Fingers crossed for a second series, anyway. On the strength of the first season the characters and producers deserve it.

And for the first season at least, this isn't really a private eye story, and it isn't really a superhero story. With Kilgrave looming over everything, the show takes a horrifying premise and executes it superbly with shocking twists and escalating dread. It's a horror story.

Kilgrave's power opens the show to a convincing and powerful study of weighty issues like rape, domestic abuse, addiction, adultery, abortion and survivor's guilt. Kilgrave's power is used as a fictional device to explore the psychological effects of abuse and examine the way trauma can send cracks and splinters through a person's life. Whether they respond by numbing the pain through addiction, pushing people away or chasing revenge, the characters are never the same after their encounter with Kilgrave.
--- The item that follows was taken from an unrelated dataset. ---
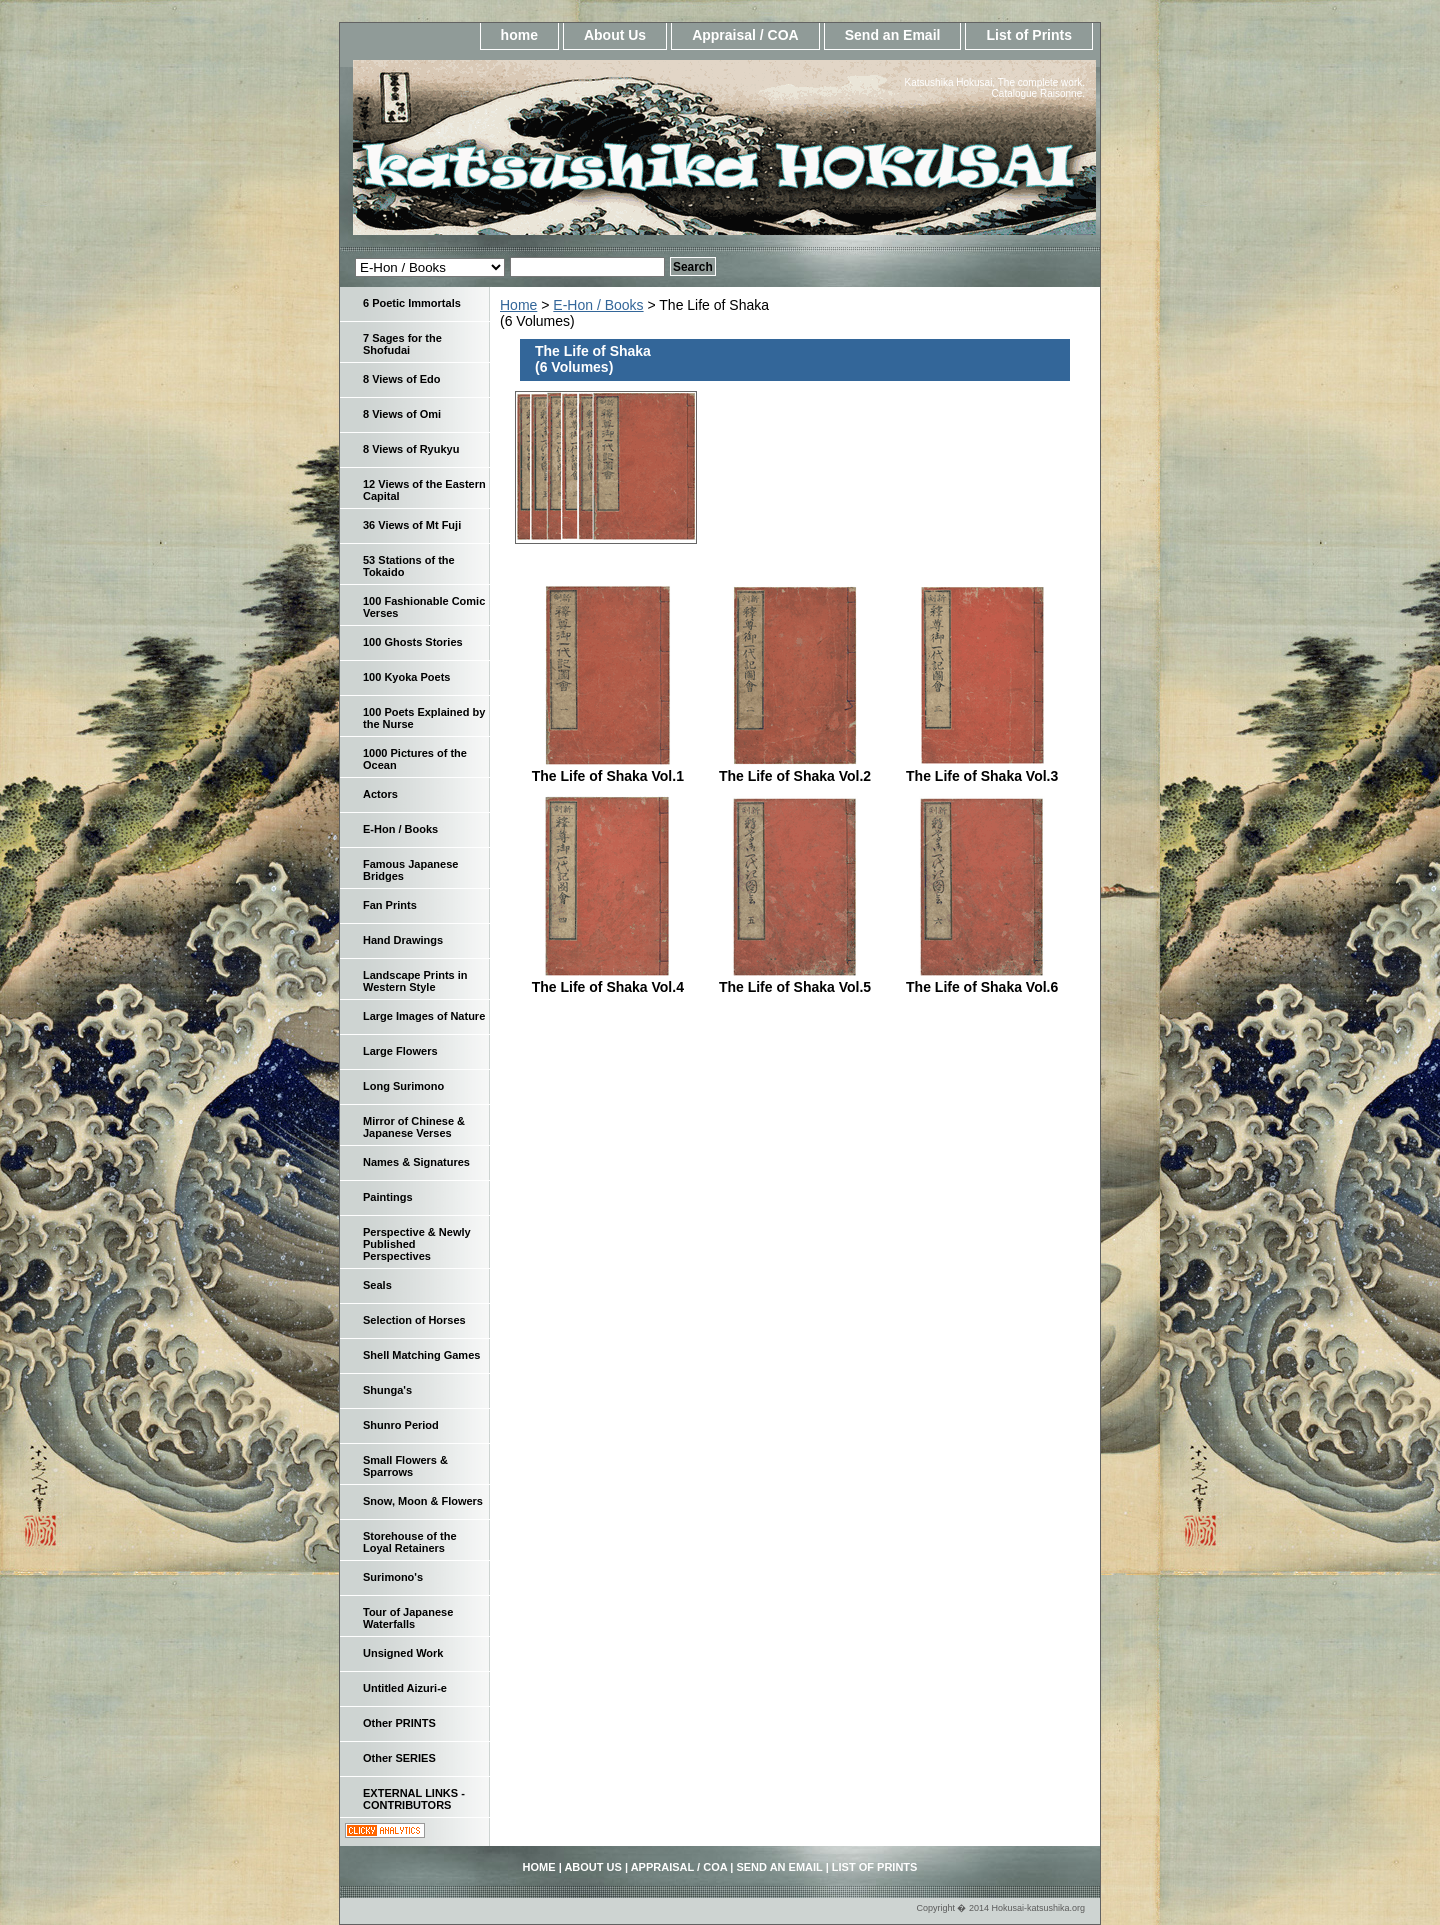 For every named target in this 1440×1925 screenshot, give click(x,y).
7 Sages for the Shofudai (402, 344)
If that doesn't sound like a barrel of laughs, well, it isn't. As a TV show, a piece of entertainment, "Jessica Jones" is pretty light on light moments. Even instances of people just being nice to each other are pretty rare. From the sharp-tongued heroine on down the cast list, almost everybody in the show is horrible to each other, from demented neighbours, rapacious lawyers and abusive mothers right down to bit-part players like a doctor who blows her top when a nurse is momentarily baffled by a superpowered patient.

Amid all the gloom, however, one hope-filled glimmer of light comes from the wonderfully rendered friendship between Jones and her best friend Trish Walker (Hellcat in the comics), even when Jessica does her best to push everybody away.

Often bleak but never less than compelling, "Jessica Jones" is a grown-up, scary twist on several genres that proves there's a lot of interesting and unexpected directions for Marvel stories to take.

All 13 episodes of "Jessica Jones" are available to stream on Netflix now.